Ancak petrolden elde edilen gelirler Selefilerin, Vahhabilerin, cihad yanlılarının hazırlanması için harcandı. Caminin işlevinin bu açıdan değerlendirilmesi gerekiyor. Bugün cami gelenek dışındaki her şeyin merkezi konumunda. Bu durum garip karşılanmamalı. Müslüman ülkelerin yöneticilerinin sadece camilerden gelen talepleri göz önünde tutması gerekmiyor aynı zamanda onları kontrol altında tutan ulemanın da düşüncesini önemsemek zorunda. Bugün onlaın gücü ve etkisi aniden arttı. Önceden İslam alemi batı ülkelerinden bağımlı durumda idi. Bugün ise bu durum söz konusu değildir. Arap baharı sonucunda ortaya çıkan gelişmelere dikkat edilmeli. İslam yanlısı güçler yönetime geldi. Suriye'nin de benzer bir kaderi paylaşması bekleniyor. 988 yılında inşa edilen Ezher üniversitesinin rolü artıyor. Eğitimli gençlerin sayısının artması ve Mısır gibi ülkelerde onların işsiz kalması önemli bir gelişme. Yöneticilerine karşı Arap baharı sürecini onlar başlattı. Otoriter yöneticiler liberal ve demokrasi düşüncelerini savunmasa da ülkeyi baskı altında tuta biliyordu. Mısır, Tunus, Yemen, Libya, Suriye gibi ülkelerde Arap baharı etkili oldu.

Bu ülkelerde yapılan seçimlerde köy halkının kahir çoğunluğu eğitimli gençleri değil İslam yanlısı güçleri destekledi. Onların Suriye'de de kısa bir süre içerisinde yönetime gelmesi bekleniyor.
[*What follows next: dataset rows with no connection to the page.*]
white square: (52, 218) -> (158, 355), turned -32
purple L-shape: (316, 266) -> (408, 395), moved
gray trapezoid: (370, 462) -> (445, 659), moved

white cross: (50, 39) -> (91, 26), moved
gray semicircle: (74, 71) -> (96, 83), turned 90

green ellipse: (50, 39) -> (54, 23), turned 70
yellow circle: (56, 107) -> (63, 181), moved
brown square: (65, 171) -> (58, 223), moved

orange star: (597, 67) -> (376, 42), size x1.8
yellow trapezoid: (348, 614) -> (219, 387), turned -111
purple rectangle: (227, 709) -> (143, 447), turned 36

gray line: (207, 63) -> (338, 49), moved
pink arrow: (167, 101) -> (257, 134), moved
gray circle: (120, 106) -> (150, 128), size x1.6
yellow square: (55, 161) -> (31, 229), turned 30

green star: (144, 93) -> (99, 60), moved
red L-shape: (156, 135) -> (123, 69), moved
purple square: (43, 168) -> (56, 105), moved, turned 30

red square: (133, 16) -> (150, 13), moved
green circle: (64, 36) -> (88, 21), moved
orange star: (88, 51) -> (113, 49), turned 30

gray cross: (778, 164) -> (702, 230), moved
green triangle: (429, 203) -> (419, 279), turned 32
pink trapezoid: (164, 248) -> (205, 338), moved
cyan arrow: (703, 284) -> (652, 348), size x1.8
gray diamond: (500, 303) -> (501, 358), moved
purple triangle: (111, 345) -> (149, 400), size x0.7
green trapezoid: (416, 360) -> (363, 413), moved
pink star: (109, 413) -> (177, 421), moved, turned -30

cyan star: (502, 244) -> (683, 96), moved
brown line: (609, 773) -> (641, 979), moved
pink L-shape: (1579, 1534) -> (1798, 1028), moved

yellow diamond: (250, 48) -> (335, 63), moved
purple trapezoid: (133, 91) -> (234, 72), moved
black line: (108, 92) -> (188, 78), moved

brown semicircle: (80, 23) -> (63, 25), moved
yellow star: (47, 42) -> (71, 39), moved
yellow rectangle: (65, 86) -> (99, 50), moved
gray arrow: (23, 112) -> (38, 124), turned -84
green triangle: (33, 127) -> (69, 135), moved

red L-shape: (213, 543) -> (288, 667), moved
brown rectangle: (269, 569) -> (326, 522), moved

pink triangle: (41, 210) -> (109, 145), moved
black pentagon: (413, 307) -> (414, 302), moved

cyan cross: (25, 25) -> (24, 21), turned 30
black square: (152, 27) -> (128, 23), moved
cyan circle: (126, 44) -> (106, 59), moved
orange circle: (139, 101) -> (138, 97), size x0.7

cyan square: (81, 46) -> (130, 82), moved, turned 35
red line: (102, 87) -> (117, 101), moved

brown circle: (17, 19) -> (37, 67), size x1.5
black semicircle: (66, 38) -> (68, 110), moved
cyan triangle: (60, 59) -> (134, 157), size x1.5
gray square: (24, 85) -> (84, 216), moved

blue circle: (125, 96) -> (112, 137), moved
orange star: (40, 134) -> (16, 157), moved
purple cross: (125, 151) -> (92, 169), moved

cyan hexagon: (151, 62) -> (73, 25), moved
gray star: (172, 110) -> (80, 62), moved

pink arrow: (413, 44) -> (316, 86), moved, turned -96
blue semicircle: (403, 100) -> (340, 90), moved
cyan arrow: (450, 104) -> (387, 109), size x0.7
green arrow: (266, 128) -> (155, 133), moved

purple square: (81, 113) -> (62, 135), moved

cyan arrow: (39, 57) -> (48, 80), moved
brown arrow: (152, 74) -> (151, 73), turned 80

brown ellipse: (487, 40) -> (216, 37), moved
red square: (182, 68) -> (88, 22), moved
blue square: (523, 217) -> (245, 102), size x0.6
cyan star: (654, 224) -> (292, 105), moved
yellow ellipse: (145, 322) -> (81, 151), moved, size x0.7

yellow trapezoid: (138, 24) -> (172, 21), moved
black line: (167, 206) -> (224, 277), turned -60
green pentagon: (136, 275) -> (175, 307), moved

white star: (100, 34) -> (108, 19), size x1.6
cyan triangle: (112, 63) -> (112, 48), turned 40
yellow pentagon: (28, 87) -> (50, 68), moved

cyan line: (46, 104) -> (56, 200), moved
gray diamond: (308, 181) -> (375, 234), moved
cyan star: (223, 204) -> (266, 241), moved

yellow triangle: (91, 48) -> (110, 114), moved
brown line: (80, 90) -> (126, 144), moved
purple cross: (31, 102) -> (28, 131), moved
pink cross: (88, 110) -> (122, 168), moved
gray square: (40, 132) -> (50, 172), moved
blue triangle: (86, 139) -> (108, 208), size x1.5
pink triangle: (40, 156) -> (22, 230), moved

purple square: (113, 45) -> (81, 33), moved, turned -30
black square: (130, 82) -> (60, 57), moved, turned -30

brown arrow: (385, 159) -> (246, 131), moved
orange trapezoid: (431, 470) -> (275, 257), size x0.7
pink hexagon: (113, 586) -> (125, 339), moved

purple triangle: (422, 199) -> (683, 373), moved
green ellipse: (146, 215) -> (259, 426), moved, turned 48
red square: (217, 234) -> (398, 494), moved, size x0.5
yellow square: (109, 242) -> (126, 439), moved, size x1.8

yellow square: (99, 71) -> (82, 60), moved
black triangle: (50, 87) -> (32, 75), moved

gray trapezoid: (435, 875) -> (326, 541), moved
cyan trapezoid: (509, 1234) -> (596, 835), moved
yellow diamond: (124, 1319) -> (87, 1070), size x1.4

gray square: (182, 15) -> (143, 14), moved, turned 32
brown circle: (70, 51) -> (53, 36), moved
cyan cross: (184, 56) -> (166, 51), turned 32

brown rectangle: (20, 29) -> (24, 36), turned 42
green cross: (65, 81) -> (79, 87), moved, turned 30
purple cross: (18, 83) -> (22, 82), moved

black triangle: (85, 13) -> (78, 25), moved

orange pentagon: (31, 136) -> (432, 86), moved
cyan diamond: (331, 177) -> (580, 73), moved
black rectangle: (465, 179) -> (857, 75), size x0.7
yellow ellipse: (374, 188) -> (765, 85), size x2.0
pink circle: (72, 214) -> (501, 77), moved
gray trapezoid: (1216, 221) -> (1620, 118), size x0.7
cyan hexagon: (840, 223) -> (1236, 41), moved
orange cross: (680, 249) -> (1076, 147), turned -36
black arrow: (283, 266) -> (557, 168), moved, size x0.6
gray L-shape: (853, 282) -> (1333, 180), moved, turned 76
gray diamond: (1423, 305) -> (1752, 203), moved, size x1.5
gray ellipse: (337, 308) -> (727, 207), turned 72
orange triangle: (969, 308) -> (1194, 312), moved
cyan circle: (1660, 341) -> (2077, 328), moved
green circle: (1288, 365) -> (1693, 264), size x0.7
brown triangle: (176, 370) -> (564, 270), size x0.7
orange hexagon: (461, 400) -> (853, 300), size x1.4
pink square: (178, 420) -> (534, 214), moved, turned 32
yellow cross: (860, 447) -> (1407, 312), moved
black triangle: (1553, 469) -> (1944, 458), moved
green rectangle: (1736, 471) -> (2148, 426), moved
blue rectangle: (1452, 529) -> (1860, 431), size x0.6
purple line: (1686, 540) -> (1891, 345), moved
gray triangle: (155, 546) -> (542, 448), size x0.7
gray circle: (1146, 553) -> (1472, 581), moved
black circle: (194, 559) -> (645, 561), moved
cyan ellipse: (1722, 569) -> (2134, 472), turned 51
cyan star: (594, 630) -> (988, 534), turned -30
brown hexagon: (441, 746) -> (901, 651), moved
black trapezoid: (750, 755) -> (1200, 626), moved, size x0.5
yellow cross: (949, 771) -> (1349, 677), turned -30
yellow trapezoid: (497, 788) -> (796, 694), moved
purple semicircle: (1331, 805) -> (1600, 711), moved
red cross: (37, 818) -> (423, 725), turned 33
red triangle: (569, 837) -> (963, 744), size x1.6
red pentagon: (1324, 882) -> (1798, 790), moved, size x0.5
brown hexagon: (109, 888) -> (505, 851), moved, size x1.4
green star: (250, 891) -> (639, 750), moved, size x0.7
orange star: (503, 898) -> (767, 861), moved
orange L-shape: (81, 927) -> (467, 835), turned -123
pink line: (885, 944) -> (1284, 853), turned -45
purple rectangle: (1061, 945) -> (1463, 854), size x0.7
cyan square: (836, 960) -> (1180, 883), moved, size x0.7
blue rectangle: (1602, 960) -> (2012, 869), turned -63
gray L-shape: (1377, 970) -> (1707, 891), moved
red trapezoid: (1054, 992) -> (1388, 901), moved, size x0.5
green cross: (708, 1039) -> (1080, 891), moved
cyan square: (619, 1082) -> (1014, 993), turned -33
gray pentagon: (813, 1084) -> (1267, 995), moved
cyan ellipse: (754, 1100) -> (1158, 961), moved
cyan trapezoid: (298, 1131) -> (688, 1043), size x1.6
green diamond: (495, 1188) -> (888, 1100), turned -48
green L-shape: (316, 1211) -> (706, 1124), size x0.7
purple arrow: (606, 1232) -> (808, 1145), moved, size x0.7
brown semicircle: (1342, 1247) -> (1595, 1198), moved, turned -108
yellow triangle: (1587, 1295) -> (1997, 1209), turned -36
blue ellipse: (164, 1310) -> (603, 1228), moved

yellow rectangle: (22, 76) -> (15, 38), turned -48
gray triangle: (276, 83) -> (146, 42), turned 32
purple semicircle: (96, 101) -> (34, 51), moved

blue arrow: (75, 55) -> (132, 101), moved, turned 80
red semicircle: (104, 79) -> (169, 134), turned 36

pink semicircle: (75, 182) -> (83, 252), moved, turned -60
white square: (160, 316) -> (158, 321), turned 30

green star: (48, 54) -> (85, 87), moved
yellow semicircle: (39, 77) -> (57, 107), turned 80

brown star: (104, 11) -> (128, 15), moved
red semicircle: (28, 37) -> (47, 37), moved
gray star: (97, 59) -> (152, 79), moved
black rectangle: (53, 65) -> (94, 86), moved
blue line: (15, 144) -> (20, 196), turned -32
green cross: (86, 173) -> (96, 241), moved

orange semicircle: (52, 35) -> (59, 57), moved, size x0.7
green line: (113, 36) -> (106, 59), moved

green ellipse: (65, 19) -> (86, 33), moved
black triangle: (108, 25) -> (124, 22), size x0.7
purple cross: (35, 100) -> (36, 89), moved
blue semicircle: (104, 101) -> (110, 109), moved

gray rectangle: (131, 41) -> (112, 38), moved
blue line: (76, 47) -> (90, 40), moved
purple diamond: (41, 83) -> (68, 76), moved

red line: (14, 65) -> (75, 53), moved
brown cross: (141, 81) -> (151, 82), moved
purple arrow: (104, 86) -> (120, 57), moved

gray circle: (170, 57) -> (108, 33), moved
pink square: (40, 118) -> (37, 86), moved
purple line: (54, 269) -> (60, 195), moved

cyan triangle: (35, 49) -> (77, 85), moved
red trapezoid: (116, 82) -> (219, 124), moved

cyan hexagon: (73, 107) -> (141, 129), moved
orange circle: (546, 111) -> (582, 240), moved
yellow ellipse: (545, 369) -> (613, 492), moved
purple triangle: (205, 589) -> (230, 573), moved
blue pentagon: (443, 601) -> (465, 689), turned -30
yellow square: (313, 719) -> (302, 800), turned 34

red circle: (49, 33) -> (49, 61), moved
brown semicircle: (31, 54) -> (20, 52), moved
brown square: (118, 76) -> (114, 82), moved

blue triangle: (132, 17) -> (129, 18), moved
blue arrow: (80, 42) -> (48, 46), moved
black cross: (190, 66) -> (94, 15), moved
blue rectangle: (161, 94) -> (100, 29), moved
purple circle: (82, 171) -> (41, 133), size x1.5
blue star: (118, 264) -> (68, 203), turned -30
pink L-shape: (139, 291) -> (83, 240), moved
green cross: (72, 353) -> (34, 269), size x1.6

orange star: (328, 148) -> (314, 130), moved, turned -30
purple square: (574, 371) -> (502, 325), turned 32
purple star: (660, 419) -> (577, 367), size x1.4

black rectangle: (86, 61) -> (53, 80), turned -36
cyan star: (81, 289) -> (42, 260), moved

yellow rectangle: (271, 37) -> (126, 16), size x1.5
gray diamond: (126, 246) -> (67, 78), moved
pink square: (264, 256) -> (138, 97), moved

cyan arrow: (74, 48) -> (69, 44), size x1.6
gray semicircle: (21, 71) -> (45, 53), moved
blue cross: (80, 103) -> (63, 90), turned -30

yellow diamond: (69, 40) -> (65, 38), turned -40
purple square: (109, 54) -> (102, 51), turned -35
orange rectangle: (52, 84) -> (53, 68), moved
Tunus ve Mısır'da gençlerin yeni gösteri dalgası başladı. Eğitimli gençlerin sayısının fazla olmadığı Libya ve Yemen'de durum belirsizliğini koruyor. Somali'de çok daha vahim gelişmeler yaşanıyor. Değişim hiçbir olumlu sonuç doğurmadı. İsyancı gençlerin talepleri yerine getirilmese de İslami güçler her tarafta güçlendi ve güçlenmeğe devam ediyor. Libya eyalet aşiretleri ise Mali'ye girdi. Fransa onları oradan çıkarmakta zorlanıyor. En önemli sonuç bu. Buna Ürdün'den Bahreyn'e kadar diğer Arap ülkelerindeki huzursuzluk da ilave edilebilir.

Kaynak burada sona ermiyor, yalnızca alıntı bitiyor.